Lifting the magazine, I worked through the night
on the escapement, dabbing oil on the levers
that squeezed matrices as easily as the ratchets
in the sugar mill chewed my grandfather’s arm.
Under the pressure of my fingers that knew
each character’s weight and plumb
I coaxed a line from the worn slug,
and breathed my first words on to the page.

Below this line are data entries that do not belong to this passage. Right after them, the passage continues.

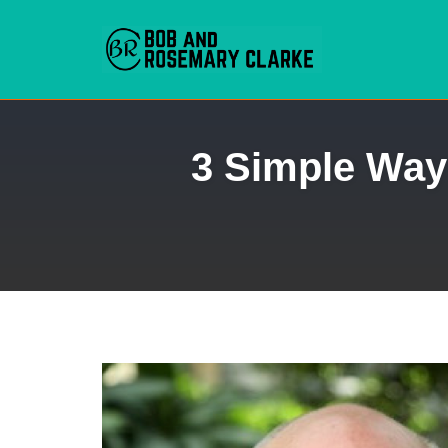
Skip
3 Simple Way
to
content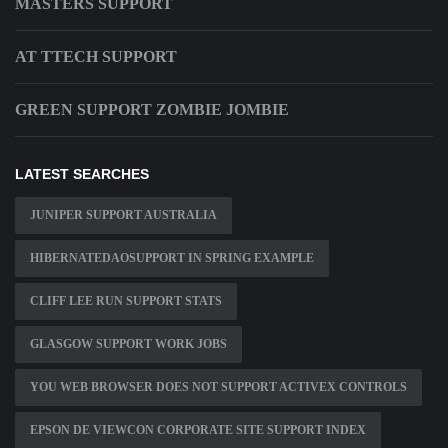
MASTERS SUPPORT
AT TTECH SUPPORT
GREEN SUPPORT ZOMBIE JOMBIE
LATEST SEARCHES
JUNIPER SUPPORT AUSTRALIA
HIBERNATEDAOSUPPORT IN SPRING EXAMPLE
CLIFF LEE RUN SUPPORT STATS
GLASGOW SUPPORT WORK JOBS
YOU WEB BROWSER DOES NOT SUPPORT ACTIVEX CONTROLS
EPSON DE VIEWCON CORPORATE SITE SUPPORT INDEX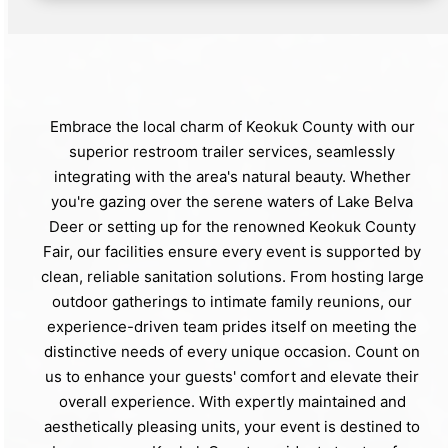
Embrace the local charm of Keokuk County with our
superior restroom trailer services, seamlessly
integrating with the area's natural beauty. Whether
you're gazing over the serene waters of Lake Belva
Deer or setting up for the renowned Keokuk County
Fair, our facilities ensure every event is supported by
clean, reliable sanitation solutions. From hosting large
outdoor gatherings to intimate family reunions, our
experience-driven team prides itself on meeting the
distinctive needs of every unique occasion. Count on
us to enhance your guests' comfort and elevate their
overall experience. With expertly maintained and
aesthetically pleasing units, your event is destined to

Am I the only Jamaican who wants to be black?
My sisters burn their flesh pink so they won’t be black.
Sweetening their blood, my brothers prefer to gorge on English tarts,
than feast on local delicacies because that would be too black.
Yearning like school boys to be dubbed “Knights of the Empire,” we claw
each other to kneel before the King, when we should stand proud and black.
O, how we have deformed our souls, sacrificed our bodies to foreign gods
when we should have reveled in the power, grace, and beauty of being black.
There’s an old African proverb, “Until lions tell their tale, the hunter
will always be the hero.” When I tell our story, I will write it black.


35. The Tombs.

Years later, my father would try
to explain, why after shoveling dirt
for three hours in the vault of a neighbor’s
son, he’d abandoned me in an empty grave.
And no matter how much I wailed,
“Pa, the duppies are coming after me,”
he calmly chiseled the boy’s name
into the headstone and said, “I hope you
have learned to fear nothing, except God.”
Toward noon, I fell asleep with one thought:
Is this what it felt like to die so young?
To never find the meaning of your name?
When I emerged by torchlight from the tomb,
covered in dirt, I was no longer his son.